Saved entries
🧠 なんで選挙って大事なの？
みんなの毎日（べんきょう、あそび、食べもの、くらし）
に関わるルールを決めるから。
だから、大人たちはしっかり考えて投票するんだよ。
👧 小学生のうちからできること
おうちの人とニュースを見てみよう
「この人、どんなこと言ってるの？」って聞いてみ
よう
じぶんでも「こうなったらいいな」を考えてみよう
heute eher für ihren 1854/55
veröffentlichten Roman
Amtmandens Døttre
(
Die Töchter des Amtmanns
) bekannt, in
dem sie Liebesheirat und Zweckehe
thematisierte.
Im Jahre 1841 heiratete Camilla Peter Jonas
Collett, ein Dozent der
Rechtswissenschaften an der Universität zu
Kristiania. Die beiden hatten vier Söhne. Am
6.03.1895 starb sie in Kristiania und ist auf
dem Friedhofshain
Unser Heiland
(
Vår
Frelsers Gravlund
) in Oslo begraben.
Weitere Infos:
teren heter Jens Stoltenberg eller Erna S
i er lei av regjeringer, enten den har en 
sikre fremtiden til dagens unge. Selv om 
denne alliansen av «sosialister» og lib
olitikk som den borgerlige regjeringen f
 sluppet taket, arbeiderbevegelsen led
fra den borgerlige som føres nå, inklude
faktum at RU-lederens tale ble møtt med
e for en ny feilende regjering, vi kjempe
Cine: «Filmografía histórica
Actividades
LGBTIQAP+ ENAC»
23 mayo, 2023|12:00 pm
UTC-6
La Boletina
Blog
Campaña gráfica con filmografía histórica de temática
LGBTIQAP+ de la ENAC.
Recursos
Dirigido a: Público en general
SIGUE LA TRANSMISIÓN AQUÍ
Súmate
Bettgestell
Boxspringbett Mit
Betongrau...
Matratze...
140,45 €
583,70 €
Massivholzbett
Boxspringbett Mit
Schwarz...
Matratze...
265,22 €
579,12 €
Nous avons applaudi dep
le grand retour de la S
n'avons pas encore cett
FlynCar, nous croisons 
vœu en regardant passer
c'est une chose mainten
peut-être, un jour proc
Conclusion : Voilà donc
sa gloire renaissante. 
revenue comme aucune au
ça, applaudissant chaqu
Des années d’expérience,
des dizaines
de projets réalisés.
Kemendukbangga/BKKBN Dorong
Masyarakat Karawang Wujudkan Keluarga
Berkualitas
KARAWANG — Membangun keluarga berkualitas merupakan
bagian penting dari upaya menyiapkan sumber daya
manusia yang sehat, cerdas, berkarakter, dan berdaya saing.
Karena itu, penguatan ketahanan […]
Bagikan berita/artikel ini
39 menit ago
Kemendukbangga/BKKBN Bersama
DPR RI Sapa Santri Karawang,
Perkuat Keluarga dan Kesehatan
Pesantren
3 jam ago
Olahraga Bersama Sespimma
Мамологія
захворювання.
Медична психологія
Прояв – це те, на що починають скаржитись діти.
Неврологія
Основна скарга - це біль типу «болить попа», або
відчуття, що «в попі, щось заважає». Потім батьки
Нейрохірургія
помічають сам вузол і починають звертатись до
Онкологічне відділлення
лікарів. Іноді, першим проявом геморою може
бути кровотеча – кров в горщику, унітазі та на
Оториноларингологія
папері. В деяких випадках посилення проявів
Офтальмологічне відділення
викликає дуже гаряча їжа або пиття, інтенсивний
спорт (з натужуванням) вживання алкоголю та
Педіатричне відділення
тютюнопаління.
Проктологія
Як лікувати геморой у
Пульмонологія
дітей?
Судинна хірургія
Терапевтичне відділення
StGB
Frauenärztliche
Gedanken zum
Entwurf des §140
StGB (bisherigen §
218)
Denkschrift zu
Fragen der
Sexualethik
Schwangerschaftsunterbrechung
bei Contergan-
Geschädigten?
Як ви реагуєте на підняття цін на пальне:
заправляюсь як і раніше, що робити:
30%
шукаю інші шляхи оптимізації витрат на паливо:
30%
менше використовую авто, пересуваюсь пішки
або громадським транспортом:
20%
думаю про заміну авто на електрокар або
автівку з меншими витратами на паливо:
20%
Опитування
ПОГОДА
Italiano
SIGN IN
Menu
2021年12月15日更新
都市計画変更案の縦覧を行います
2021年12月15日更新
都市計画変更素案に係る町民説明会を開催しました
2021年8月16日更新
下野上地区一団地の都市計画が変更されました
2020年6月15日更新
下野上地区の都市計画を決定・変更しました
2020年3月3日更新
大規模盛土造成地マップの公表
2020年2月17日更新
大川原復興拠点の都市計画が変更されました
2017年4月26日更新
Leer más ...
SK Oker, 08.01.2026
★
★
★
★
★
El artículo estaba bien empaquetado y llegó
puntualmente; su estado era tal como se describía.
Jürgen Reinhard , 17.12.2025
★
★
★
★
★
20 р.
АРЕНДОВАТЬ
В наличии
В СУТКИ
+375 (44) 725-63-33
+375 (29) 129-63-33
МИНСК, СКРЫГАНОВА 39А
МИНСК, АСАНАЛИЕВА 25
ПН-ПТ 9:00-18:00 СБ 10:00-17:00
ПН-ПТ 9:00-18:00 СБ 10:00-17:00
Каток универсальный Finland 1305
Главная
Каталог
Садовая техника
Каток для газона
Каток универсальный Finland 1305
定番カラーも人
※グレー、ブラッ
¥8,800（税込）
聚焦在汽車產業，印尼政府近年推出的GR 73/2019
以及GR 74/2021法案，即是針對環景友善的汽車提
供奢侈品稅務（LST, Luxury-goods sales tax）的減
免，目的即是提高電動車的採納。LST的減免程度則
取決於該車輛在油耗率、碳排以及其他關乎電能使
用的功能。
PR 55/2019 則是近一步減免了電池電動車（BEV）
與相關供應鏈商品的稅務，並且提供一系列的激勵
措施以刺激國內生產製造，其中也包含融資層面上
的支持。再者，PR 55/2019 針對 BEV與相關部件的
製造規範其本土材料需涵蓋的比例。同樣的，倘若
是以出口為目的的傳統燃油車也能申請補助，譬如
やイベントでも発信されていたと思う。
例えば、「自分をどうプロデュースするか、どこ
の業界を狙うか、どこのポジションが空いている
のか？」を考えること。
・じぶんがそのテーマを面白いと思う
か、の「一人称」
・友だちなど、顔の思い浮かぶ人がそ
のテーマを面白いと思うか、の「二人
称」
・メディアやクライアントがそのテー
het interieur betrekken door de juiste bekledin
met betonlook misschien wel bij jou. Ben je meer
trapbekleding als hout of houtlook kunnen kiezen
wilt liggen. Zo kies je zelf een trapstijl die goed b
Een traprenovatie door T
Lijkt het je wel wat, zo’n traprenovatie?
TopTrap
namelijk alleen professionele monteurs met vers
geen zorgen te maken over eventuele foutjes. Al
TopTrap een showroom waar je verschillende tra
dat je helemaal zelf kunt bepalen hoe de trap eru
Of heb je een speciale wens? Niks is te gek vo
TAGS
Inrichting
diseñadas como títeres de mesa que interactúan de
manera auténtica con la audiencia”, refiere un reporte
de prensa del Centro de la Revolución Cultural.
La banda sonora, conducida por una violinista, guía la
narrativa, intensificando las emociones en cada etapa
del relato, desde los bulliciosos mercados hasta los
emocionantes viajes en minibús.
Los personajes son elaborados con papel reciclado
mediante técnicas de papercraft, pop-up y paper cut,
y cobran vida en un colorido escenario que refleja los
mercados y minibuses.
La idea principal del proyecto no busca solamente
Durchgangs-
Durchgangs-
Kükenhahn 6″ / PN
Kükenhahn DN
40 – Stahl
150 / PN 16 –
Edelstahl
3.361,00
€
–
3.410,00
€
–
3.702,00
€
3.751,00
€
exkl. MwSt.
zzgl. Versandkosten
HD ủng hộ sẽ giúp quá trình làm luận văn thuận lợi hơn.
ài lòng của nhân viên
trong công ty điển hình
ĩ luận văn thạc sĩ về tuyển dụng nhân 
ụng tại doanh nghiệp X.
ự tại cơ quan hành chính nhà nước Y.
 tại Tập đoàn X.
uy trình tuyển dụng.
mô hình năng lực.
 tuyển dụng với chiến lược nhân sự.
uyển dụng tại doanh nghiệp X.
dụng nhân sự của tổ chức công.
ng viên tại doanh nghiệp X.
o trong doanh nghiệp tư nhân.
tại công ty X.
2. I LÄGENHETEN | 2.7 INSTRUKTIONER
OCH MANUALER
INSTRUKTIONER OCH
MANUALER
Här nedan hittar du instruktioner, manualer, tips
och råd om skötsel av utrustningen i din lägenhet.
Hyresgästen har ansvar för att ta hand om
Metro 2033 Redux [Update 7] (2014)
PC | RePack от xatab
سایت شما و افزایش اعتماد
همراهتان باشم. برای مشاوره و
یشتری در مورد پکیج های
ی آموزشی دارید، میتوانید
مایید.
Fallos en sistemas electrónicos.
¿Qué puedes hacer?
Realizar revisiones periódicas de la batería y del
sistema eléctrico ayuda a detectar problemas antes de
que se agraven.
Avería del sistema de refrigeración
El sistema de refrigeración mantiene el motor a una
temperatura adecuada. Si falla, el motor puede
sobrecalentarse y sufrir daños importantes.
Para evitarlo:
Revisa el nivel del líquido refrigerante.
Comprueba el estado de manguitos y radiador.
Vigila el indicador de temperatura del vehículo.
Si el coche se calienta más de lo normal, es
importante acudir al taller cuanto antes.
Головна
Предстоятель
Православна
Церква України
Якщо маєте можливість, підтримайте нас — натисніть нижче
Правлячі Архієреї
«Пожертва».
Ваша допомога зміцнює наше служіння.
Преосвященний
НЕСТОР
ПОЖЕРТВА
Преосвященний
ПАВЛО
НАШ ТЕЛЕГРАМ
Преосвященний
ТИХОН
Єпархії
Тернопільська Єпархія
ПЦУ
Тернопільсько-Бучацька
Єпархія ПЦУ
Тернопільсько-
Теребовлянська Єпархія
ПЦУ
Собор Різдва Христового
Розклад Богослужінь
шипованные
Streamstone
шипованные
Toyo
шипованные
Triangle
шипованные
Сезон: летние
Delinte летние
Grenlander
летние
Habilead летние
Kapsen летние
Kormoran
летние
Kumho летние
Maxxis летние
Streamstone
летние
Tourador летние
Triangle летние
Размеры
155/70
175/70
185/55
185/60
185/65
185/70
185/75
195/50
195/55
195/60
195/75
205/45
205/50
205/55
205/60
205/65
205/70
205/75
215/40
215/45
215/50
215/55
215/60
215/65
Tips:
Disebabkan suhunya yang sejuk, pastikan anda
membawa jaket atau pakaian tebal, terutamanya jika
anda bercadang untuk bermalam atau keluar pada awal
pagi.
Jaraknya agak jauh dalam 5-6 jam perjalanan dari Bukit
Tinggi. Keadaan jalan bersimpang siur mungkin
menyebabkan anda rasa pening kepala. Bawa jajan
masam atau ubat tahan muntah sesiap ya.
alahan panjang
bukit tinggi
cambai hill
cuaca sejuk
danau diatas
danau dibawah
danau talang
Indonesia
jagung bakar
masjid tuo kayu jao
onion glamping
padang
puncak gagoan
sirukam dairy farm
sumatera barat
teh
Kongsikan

▶ Aim of the exercise:
Write out an exact transcription of the line with "НАШ ТЕЛЕГРАМ" and of each line after it; stop at the end of the records.

▶ Final answer:
НАШ ТЕЛЕГРАМ
Преосвященний
ТИХОН
Єпархії
Тернопільська Єпархія
ПЦУ
Тернопільсько-Бучацька
Єпархія ПЦУ
Тернопільсько-
Теребовлянська Єпархія
ПЦУ
Собор Різдва Христового
Розклад Богослужінь
шипованные
Streamstone
шипованные
Toyo
шипованные
Triangle
шипованные
Сезон: летние
Delinte летние
Grenlander
летние
Habilead летние
Kapsen летние
Kormoran
летние
Kumho летние
Maxxis летние
Streamstone
летние
Tourador летние
Triangle летние
Размеры
155/70
175/70
185/55
185/60
185/65
185/70
185/75
195/50
195/55
195/60
195/75
205/45
205/50
205/55
205/60
205/65
205/70
205/75
215/40
215/45
215/50
215/55
215/60
215/65
Tips:
Disebabkan suhunya yang sejuk, pastikan anda
membawa jaket atau pakaian tebal, terutamanya jika
anda bercadang untuk bermalam atau keluar pada awal
pagi.
Jaraknya agak jauh dalam 5-6 jam perjalanan dari Bukit
Tinggi. Keadaan jalan bersimpang siur mungkin
menyebabkan anda rasa pening kepala. Bawa jajan
masam atau ubat tahan muntah sesiap ya.
alahan panjang
bukit tinggi
cambai hill
cuaca sejuk
danau diatas
danau dibawah
danau talang
Indonesia
jagung bakar
masjid tuo kayu jao
onion glamping
padang
puncak gagoan
sirukam dairy farm
sumatera barat
teh
Kongsikan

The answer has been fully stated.